WHAT YOU NEED TO DO
If a line in the data below holds the word "Charity", copy it.
---+---
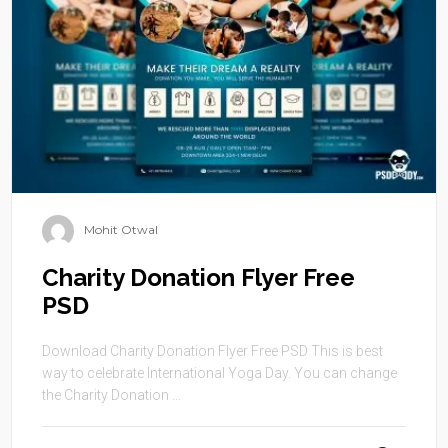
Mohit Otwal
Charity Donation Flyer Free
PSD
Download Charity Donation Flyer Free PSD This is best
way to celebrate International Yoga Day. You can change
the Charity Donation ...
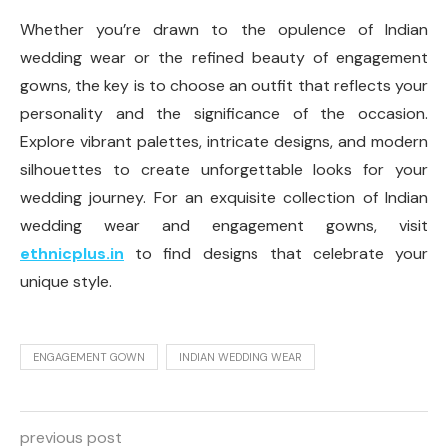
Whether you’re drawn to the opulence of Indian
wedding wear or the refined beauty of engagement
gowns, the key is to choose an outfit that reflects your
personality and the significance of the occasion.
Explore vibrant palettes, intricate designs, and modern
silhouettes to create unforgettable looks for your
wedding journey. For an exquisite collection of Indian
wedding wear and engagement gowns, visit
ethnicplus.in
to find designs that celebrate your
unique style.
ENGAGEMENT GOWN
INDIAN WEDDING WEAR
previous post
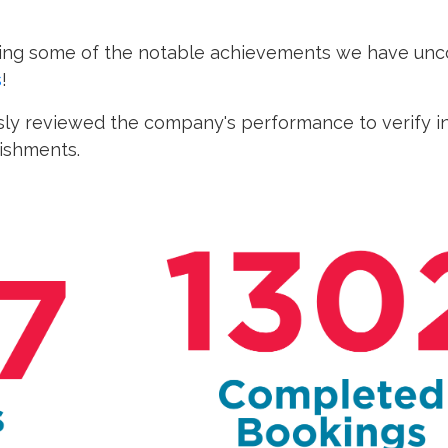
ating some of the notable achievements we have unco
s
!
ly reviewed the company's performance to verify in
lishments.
---+---
REPLY
Charity Donation Flyer Free
Download Charity Donation Flyer Free PSD This is best
the Charity Donation ...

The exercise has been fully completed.